Concatenate dataframes vertically

  • pd.concat([inv_jan, inv_feb, inv_mar])
  • ignore the index: pd.concat([inv_jan, inv_feb, inv_mar]), ignore_index=True), index in this case: 0 ~ (n-1)
  • setting labels to original tables: pd.concat([inv_jan, inv_feb, inv_mar]), ignore_index=False, keys=['jan', 'feb', 'mar'])
  • sort columns : sort=True
  • default: join='outer', set join='inner'
# Concatenate the tables and add keys
inv_jul_thr_sep = pd.concat(
    [inv_jul, inv_aug, inv_sep],
    keys=['7Jul', '8Aug', '9Sep']
)

# Group the invoices by the index keys and find avg of the total column
avg_inv_by_month = inv_jul_thr_sep.groupby(level=0).agg(
    {'total':lambda x: sum(x)/len(x)}
)

# Bar plot of avg_inv_by_month
avg_inv_by_month.plot(kind='bar')
plt.show()
# Use the .append() method to combine the tracks tables
metallica_tracks = tracks_ride.append(
    [tracks_master, tracks_st],
    sort=False
)

# Merge metallica_tracks and invoice_items
tracks_invoices = metallica_tracks.merge(
    invoice_items,
    on='tid', how='inner'
)

# For each tid and name sum the quantity sold
tracks_sold = tracks_invoices.groupby(['tid', 'name']).agg({'quantity':'sum'})

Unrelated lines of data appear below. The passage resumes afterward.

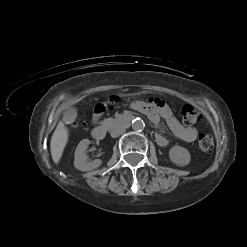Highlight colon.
Masks as SVG:
<instances>
[{"instance_id": "1", "label": "colon", "mask_w": 247, "mask_h": 247, "mask_svg": "<svg viewBox=\"0 0 247 247\" xmlns=\"http://www.w3.org/2000/svg\"><path fill=\"white\" fill-rule=\"evenodd\" d=\"M181 115L182 120L186 125H193L201 120V114L191 104H185L181 108ZM198 145L203 152H210L214 147L213 137L209 134L200 135Z\"/></svg>"}]
</instances>
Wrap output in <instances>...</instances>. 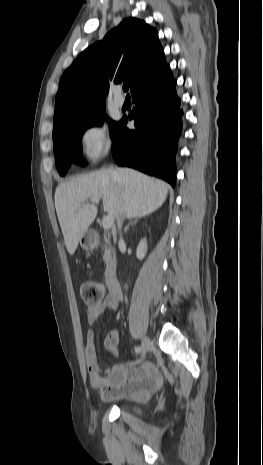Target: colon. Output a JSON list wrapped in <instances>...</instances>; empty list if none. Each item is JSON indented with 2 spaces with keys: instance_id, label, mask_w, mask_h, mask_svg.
Instances as JSON below:
<instances>
[{
  "instance_id": "1",
  "label": "colon",
  "mask_w": 263,
  "mask_h": 465,
  "mask_svg": "<svg viewBox=\"0 0 263 465\" xmlns=\"http://www.w3.org/2000/svg\"><path fill=\"white\" fill-rule=\"evenodd\" d=\"M80 295L86 305L89 307L95 306L102 301L105 295V287L100 282L88 280L82 283Z\"/></svg>"
}]
</instances>
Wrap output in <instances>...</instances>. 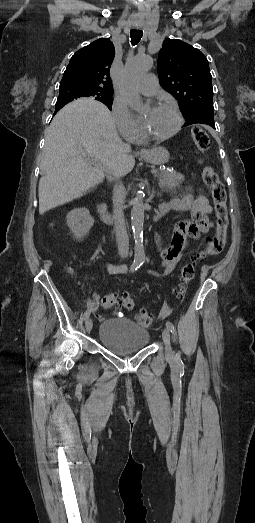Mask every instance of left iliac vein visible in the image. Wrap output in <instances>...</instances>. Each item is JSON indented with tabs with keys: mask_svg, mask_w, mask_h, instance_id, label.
<instances>
[{
	"mask_svg": "<svg viewBox=\"0 0 255 523\" xmlns=\"http://www.w3.org/2000/svg\"><path fill=\"white\" fill-rule=\"evenodd\" d=\"M162 338H163V341L165 343V354H166V358L168 360H171L173 359L174 357V354H173V351L171 349V343H170V332H169V329L168 328H165L162 332Z\"/></svg>",
	"mask_w": 255,
	"mask_h": 523,
	"instance_id": "left-iliac-vein-1",
	"label": "left iliac vein"
}]
</instances>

# Sort in decending order by quantity and print the results
print(tracks_sold.sort_values('quantity', ascending=False))

Verifying integrity

Validating merges

  • validate='one_to_one'
  • one_to_many
  • many_to_one
  • many_to_many
# Concatenate the classic tables vertically
classic_18_19 = pd.concat([classic_18, classic_19], ignore_index=True)

# Concatenate the pop tables vertically
pop_18_19 = pd.concat([pop_18, pop_19], ignore_index=True)

# Merge classic_18_19 with pop_18_19
classic_pop = classic_18_19.merge(pop_18_19, on='tid', how='inner')

# Using .isin(), filter classic_18_19 rows where tid is in classic_pop
popular_classic = classic_18_19[classic_18_19['tid'].isin(classic_pop['tid'])]

# Print popular chart
print(popular_classic)

Verifying concatenations

  • .concat(verify_integrity=False):
    • check whether the new concatenated index contains duplicates
    • default value is false